▶ _Requirement_: Only the pictures are to be left out; return the rest of the data exactly as it stands.

[Opening Information shown section]

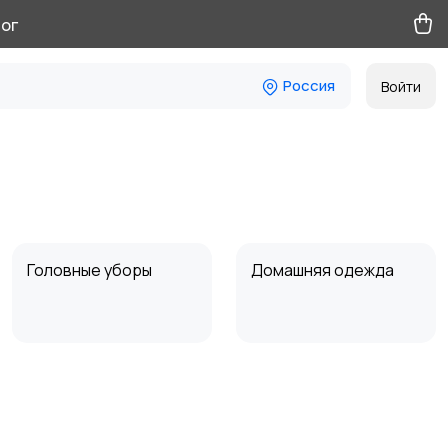
ог
Россия
Войти
Головные уборы
Домашняя одежда
Пиджаки и костюмы
Платья и юбки
2
2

[Closing Information shown section]

▶ _Reply to the task_:
ог
Россия
Войти
Головные уборы
Домашняя одежда
Пиджаки и костюмы
Платья и юбки
2
2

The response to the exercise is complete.